- **Exercise instructions**
Take the data below and filter it for lines containing the word "para"; show each line found.

(Saved data entries)
========

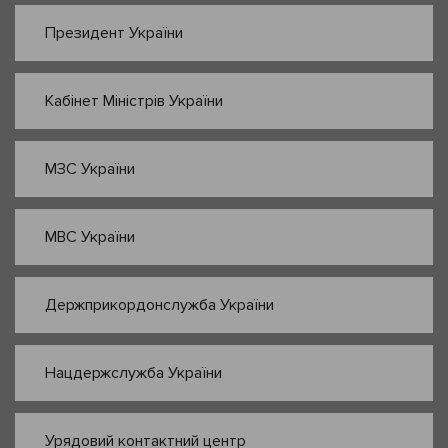
Президент України
Кабінет Міністрів України
МЗС України
МВС України
Держприкордонслужба України
Нацдержслужба України
Урядовий контактний центр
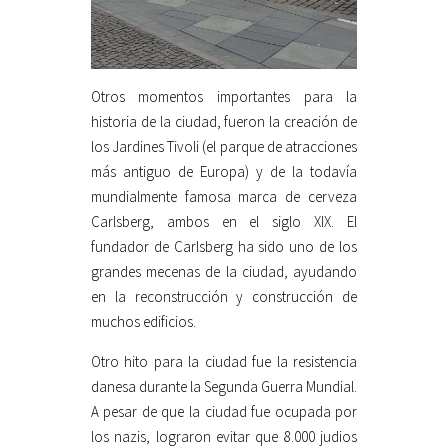
Otros momentos importantes para la
historia de la ciudad, fueron la creación de
los Jardines Tivoli (el parque de atracciones
más antiguo de Europa) y de la todavía
mundialmente famosa marca de cerveza
Carlsberg, ambos en el siglo XIX. El
fundador de Carlsberg ha sido uno de los
grandes mecenas de la ciudad, ayudando
en la reconstrucción y construcción de
muchos edificios.
Otro hito para la ciudad fue la resistencia
danesa durante la Segunda Guerra Mundial.
A pesar de que la ciudad fue ocupada por
los nazis, lograron evitar que 8.000 judios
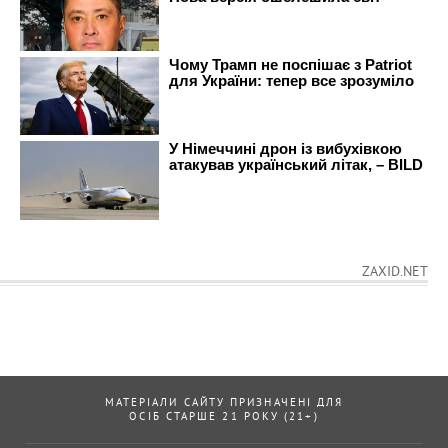
ZAXID.NET
МАТЕРІАЛИ САЙТУ ПРИЗНАЧЕНІ ДЛЯ
ОСІБ СТАРШЕ 21 РОКУ (21+)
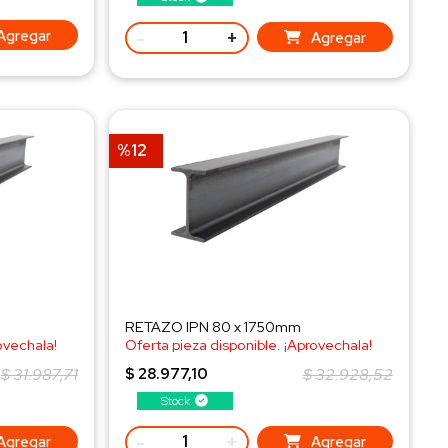
-
+
Agregar
Agregar
%12
RETAZO IPN 80 x 1750mm
ovechala!
Oferta pieza disponible. ¡Aprovechala!
¡Consulta al WhatsApp!
$ 31.987,71
$ 28.977,10
$ 32.928,52
Stock
-
+
Agregar
Agregar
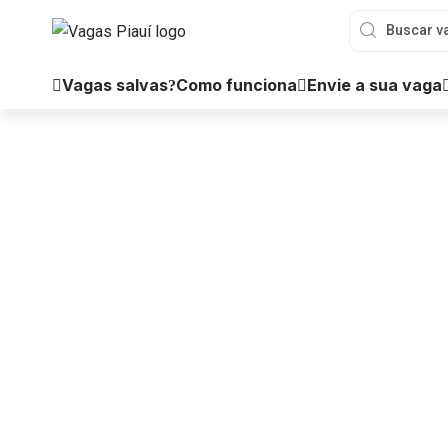
Vagas salvas
Como funciona
Envie a sua vaga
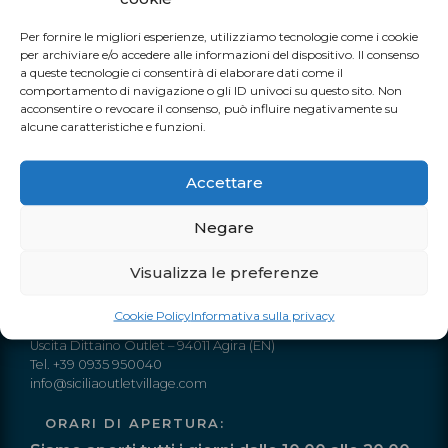
Contattaci per ricevere tutte le informazioni sui prodotti che
Per fornire le migliori esperienze, utilizziamo tecnologie come i cookie
preferisci, le modalità di spedizione e pagamento.
per archiviare e/o accedere alle informazioni del dispositivo. Il consenso
a queste tecnologie ci consentirà di elaborare dati come il
comportamento di navigazione o gli ID univoci su questo sito. Non
acconsentire o revocare il consenso, può influire negativamente su
alcune caratteristiche e funzioni.
TUTTI I NOSTRI EVENTI
Accettare
Negare
Visualizza le preferenze
INFO
Cookie Policy
Informativa sulla privacy
Autostrada A19 Palermo-Catania
Uscita Dittaino Outlet – 94011 Agira (EN)
Tel. +39 0935 950040
info@siciliaoutletvillage.com
ORARI DI APERTURA:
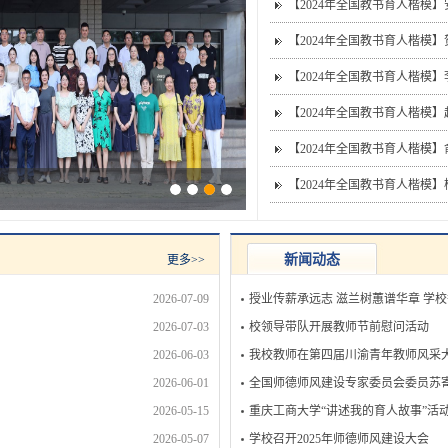
【2024年全国教书育人楷模
【2024年全国教书育人楷模
【2024年全国教书育人楷模
【2024年全国教书育人楷模
【2024年全国教书育人楷模
【2024年全国教书育人楷模
四十个教师节庆祝表彰大会
新闻动态
更多>>
2026-07-09
授业传薪承远志 滋兰树蕙谱华章 学
2026-07-03
校领导带队开展教师节前慰问活动
2026-06-03
我校教师在第四届川渝青年教师风采
2026-06-01
全国师德师风建设专家委员会委员苏
2026-05-15
重庆工商大学“讲述我的育人故事”活
2026-05-07
学校召开2025年师德师风建设大会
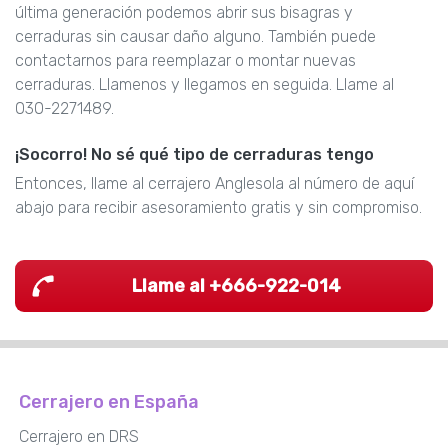
última generación podemos abrir sus bisagras y
cerraduras sin causar daño alguno. También puede
contactarnos para reemplazar o montar nuevas
cerraduras. Llamenos y llegamos en seguida. Llame al
030-2271489.
¡Socorro! No sé qué tipo de cerraduras tengo
Entonces, llame al cerrajero Anglesola al número de aquí
abajo para recibir asesoramiento gratis y sin compromiso.
Llame al +666-922-014
Cerrajero en España
Cerrajero en DRS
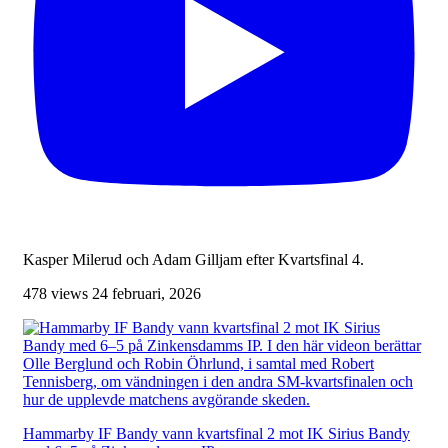
Kasper Milerud och Adam Gilljam efter Kvartsfinal 4.
478 views
24 februari, 2026
Hammarby IF Bandy vann kvartsfinal 2 mot IK Sirius Bandy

========

- **Response for this exercise**
Otros momentos importantes para la
Otro hito para la ciudad fue la resistencia
contactarnos para reemplazar o montar nuevas
abajo para recibir asesoramiento gratis y sin compromiso.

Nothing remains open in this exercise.